Selain itu, Miftahul juga menekankan pentingnya revisi pada Pasal 103 ayat (4), yang mengatur penyediaan alat kontrasepsi bagi usia sekolah dan remaja. Ia meminta agar pasal ini secara jelas dan tegas menyebutkan bahwa penyediaan alat kontrasepsi hanya diperuntukkan bagi pasangan yang sudah menikah.

“Ini untuk mencegah perilaku seks bebas dan memastikan bahwa pasangan yang sudah menikah tetap menjaga kesehatan reproduksinya, serta menghindari kelahiran anak di usia terlalu dini,” tambahnya.

Miftahul juga meminta agar PP tersebut menegaskan bahwa perilaku seksual yang diatur adalah perilaku yang benar dan aman, baik menurut syariat agama maupun anjuran kesehatan. 

“Dalam kata benar, terkandung makna bahwa perilaku tersebut benar secara syariat, yaitu dilakukan oleh pasangan yang sudah menikah, serta benar secara ilmu kesehatan,” tegasnya.

Di sisi lain, Kepala Badan Kependudukan dan Keluarga Berencana Nasional (BKKBN), Hasto Wardoyo, menyatakan bahwa aturan tentang kontrasepsi dan pendistribusiannya dalam PP No. 28 Tahun 2024 sudah sesuai dengan norma agama. Hasto menjelaskan bahwa pelayanan kesehatan reproduksi diatur dengan menghormati nilai-nilai luhur yang tidak merendahkan martabat manusia dan sesuai dengan norma agama.
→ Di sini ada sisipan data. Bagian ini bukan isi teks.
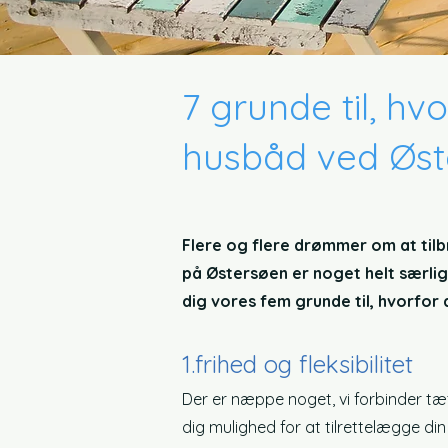
7 grunde til, hv
husbåd ved Øst
Flere og flere drømmer om at til
på Østersøen er noget helt særligt
dig vores fem grunde til, hvorfor
1.
frihed og fleksibilitet
Der er næppe noget, vi forbinder tæ
dig mulighed for at tilrettelægge din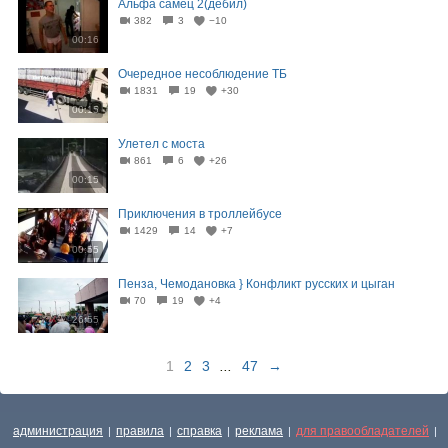
Альфа самец 2(дебил)
382
3
−10
00:16
Очередное несоблюдение ТБ
1831
19
+30
00:15
Улетел с моста
861
6
+26
00:15
Приключения в троллейбусе
1429
14
+7
00:55
Пенза, Чемодановка } Конфликт русских и цыган
70
19
+4
26:55
1
2
3
...
47
→
администрация
правила
справка
реклама
для правообладателей
|
|
|
|
|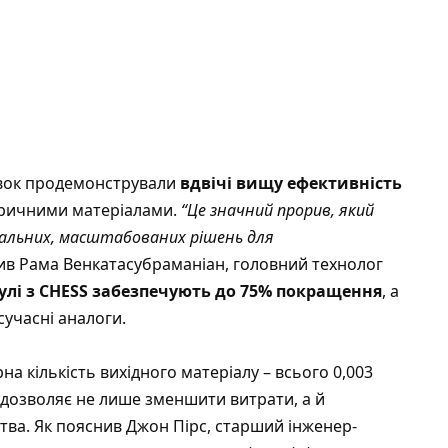
івок продемонстрували
вдвічі вищу ефективність
тричними матеріалами.
“Це значний прорив, який
еальних, масштабованих рішень для
ив Рама Венкатасубраманіан, головний технолог
улі з CHESS забезпечують до 75% покращення
, а
сучасні аналоги.
а кількість вихідного матеріалу – всього 0,003
е дозволяє не лише зменшити витрати, а й
ва. Як пояснив Джон Пірс, старший інженер-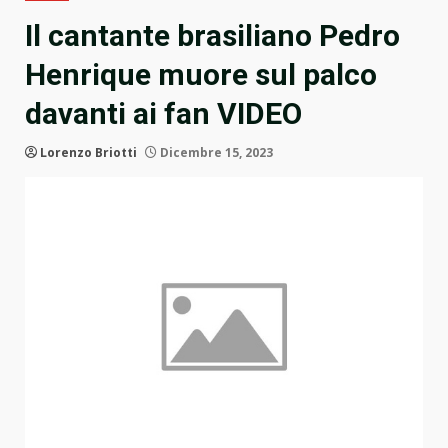
Il cantante brasiliano Pedro
Henrique muore sul palco
davanti ai fan VIDEO
Lorenzo Briotti
Dicembre 15, 2023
“Dalam PP tersebut, Pasal 98 harus dibaca karena memuat upaya kesehatan reproduksi dilaksanakan dengan menghormati nilai luhur yang tidak merendahkan martabat manusia sesuai dengan norma agama. Jadi, tidak boleh bertentangan dengan itu, sehingga pasal-pasal yang ada di bawahnya tidak boleh lepas dari yang ada di Pasal 98 itu,” ujarnya.

Pemerintah telah menerbitkan PP No. 28 Tahun 2024 sebagai produk turunan dari Undang-Undang Nomor 17 Tahun 2023 tentang Kesehatan. Namun, MUI berharap revisi ini dapat dilakukan untuk memastikan bahwa seluruh ketentuan dalam PP tersebut tetap sesuai dengan nilai-nilai agama dan tidak menimbulkan kerancuan di masyarakat.